February 13, 2009

Hang down your head, Tom Daschle

Benjamin Kantack
UNL Student Political Science and Spanish Major


Remember when Joe Biden told America it was patriotic to pay more taxes?

Tom Daschle doesn't.

The former Senate Majority Leader was on track to become the Director of Health and Human Services – as well as the director of the newly-minted White House Office of Health Reform – for the incoming Obama administration. But he withdrew his name from the nomination process after allegations came to light that he owed more than $140,000 in unpaid taxes and concomitant interest for the use of a car and driver, according to the website of the Citizens for Responsibility and Ethics in Washington (CREW). Daschle joins Nancy Killefer and Timothy Geithner on the list of Obama nominees tainted by tax fraud.

What makes the whole tax hoopla hilarious, though, is neither the irony of a change-monger like Obama employing a Washington insider like Daschle, nor the irony of a former member of Congress's tax-writing Finance Committee eating his words, nor the irony of a liberal who doesn't pay his taxes. No, the piece de resistance is Tom Daschle's alleged "devotion" to avoiding the perils of lobbyism and money-grubbing.

In a February 5th article from the New York Times, Daschle's former Senate colleagues extolled him as a man who strived to keep his nose clean of lobbying activities. Indeed, Daschle started out just like any other innocent Washington outsider: when he ran for Senate in 1986 from his seat in the House of Representatives, a campaign ad depicted him driving his beat-up 1971 Pontiac to work in Washington, among limousines and BMWs. The voiceover asked, "Isn't it too bad the rest of Washington doesn't understand that a penny saved is a penny earned?"

Since his greenhorn days, Daschle has gone from a modestly-transported neophyte to an opulently-chauffeured political giant – and if he hasn't explicitly lobbied, he has certainly fudged the definition of such activity. His wife was a lobbyist for the aviation industry, and the $2 million home they share in upscale Washington is a fruit of her efforts. After losing his Senate seat in 2004, he went to work for Alston & Byrd…a lobbying firm. He also made $220,000 speaking for health care companies, which many senators worried might have created a conflict of interest, according to the New York Times last week. And Daschle played other, less-publicized games with his tax dollars, such as garnering a deductable for a charitable donation, even though the recipient was not an officially recognized charity and the gift nondeductible by current tax law.

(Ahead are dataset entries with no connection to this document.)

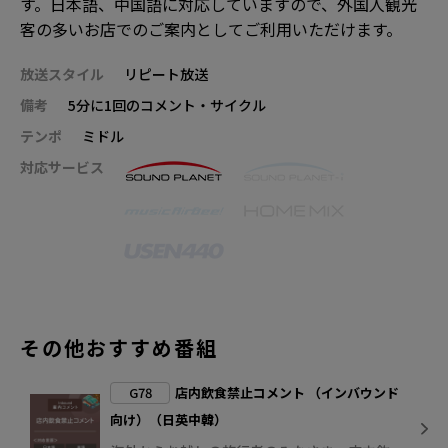
す。日本語、中国語に対応していますので、外国人観光
客の多いお店でのご案内としてご利用いただけます。
放送スタイル
リピート放送
備考
5分に1回のコメント・サイクル
テンポ
ミドル
対応サービス
その他おすすめ番組
G78
店内飲食禁止コメント （インバウンド
向け）（日英中韓）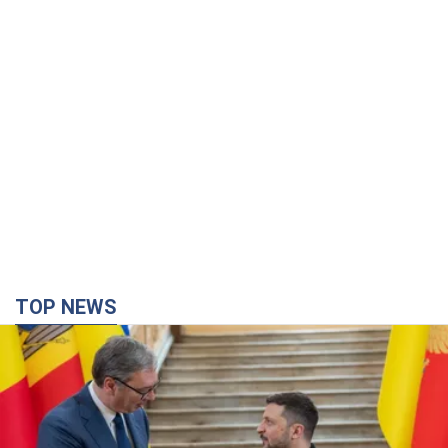
TOP NEWS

But not everyone is disgusted by Daschle's trickery. Senator Kent Conrad of North Dakota dismissed the allegations: "I don't know anyone more honorable, more decent, more honest, and more qualified for this position. The only reason we know about these tax issues is that Senator Daschle came forward."

Hold on: the only reason Tom Daschle's tax bill came to light is because he spilled the beans himself? Shouldn't that indicate that President Obama's vetting process for nominees is horribly inadequate? I'm almost afraid to speculate what other scandalous nominees are slipping under the radar of a Congress full of Democratic yes-men – especially when the number of tainted nominees has now risen to four, three of which involve tax fraud.

As Tom Daschle exits the scene of national politics amidst the stench of his own quasi-lobbyist status and tax cheating, we can only hope that President Obama will be encouraged to carefully scrutinize all his nominees in order to pick out any more rotten apples.